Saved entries
#####

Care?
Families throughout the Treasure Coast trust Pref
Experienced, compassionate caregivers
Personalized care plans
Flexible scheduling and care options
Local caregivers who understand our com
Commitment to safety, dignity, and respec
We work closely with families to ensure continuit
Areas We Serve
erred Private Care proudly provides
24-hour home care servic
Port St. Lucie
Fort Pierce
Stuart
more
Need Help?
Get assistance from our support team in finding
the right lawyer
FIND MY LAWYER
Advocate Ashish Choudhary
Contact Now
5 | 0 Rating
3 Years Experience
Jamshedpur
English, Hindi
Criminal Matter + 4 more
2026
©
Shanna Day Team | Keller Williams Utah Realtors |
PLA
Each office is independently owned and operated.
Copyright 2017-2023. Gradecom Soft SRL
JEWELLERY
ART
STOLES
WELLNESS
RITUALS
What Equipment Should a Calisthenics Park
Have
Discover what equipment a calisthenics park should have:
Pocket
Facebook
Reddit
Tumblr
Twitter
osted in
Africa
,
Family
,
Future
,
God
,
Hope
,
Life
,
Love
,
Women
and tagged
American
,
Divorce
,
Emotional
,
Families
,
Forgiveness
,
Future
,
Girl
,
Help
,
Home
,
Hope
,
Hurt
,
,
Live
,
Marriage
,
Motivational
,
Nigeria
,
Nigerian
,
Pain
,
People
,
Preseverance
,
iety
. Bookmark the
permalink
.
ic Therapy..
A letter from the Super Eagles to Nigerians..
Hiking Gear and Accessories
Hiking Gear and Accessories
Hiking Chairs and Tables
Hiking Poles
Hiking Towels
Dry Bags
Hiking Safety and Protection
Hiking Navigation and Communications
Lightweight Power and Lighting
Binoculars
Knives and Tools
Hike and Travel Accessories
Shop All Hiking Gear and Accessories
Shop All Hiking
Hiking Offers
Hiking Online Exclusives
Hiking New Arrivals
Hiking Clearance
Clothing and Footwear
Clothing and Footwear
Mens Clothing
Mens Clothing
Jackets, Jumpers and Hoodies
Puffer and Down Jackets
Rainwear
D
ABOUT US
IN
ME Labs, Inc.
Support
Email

#####

• Task item
Nothing may be dropped or altered. Copy every line above.

• Reply
Care?
Families throughout the Treasure Coast trust Pref
Experienced, compassionate caregivers
Personalized care plans
Flexible scheduling and care options
Local caregivers who understand our com
Commitment to safety, dignity, and respec
We work closely with families to ensure continuit
Areas We Serve
erred Private Care proudly provides
24-hour home care servic
Port St. Lucie
Fort Pierce
Stuart
more
Need Help?
Get assistance from our support team in finding
the right lawyer
FIND MY LAWYER
Advocate Ashish Choudhary
Contact Now
5 | 0 Rating
3 Years Experience
Jamshedpur
English, Hindi
Criminal Matter + 4 more
2026
©
Shanna Day Team | Keller Williams Utah Realtors |
PLA
Each office is independently owned and operated.
Copyright 2017-2023. Gradecom Soft SRL
JEWELLERY
ART
STOLES
WELLNESS
RITUALS
What Equipment Should a Calisthenics Park
Have
Discover what equipment a calisthenics park should have:
Pocket
Facebook
Reddit
Tumblr
Twitter
osted in
Africa
,
Family
,
Future
,
God
,
Hope
,
Life
,
Love
,
Women
and tagged
American
,
Divorce
,
Emotional
,
Families
,
Forgiveness
,
Future
,
Girl
,
Help
,
Home
,
Hope
,
Hurt
,
,
Live
,
Marriage
,
Motivational
,
Nigeria
,
Nigerian
,
Pain
,
People
,
Preseverance
,
iety
. Bookmark the
permalink
.
ic Therapy..
A letter from the Super Eagles to Nigerians..
Hiking Gear and Accessories
Hiking Gear and Accessories
Hiking Chairs and Tables
Hiking Poles
Hiking Towels
Dry Bags
Hiking Safety and Protection
Hiking Navigation and Communications
Lightweight Power and Lighting
Binoculars
Knives and Tools
Hike and Travel Accessories
Shop All Hiking Gear and Accessories
Shop All Hiking
Hiking Offers
Hiking Online Exclusives
Hiking New Arrivals
Hiking Clearance
Clothing and Footwear
Clothing and Footwear
Mens Clothing
Mens Clothing
Jackets, Jumpers and Hoodies
Puffer and Down Jackets
Rainwear
D
ABOUT US
IN
ME Labs, Inc.
Support
Email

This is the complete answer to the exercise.